'''
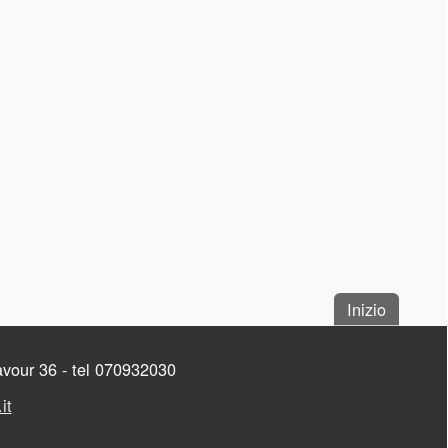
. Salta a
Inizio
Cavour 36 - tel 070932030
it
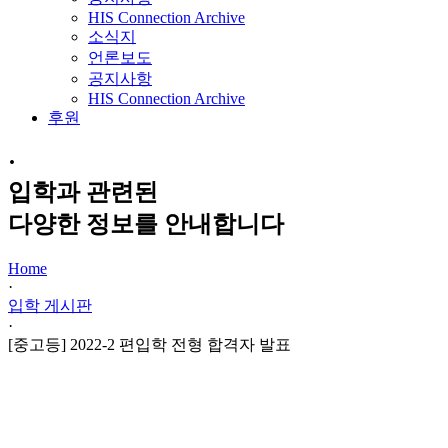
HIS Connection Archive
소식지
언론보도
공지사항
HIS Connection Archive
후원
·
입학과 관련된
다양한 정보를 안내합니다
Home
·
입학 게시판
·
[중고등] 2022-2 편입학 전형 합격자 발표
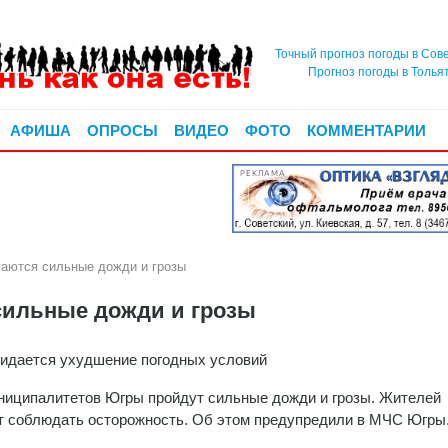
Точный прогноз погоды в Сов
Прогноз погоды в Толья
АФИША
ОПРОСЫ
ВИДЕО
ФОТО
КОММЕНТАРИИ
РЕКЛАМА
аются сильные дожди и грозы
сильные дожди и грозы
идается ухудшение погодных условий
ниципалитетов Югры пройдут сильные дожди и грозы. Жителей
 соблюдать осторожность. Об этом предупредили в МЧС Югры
'''
> Work to be completed: Considering only lines that contain the word "дожди", say how many there are in the data, with no other text.

> Exercise output: 3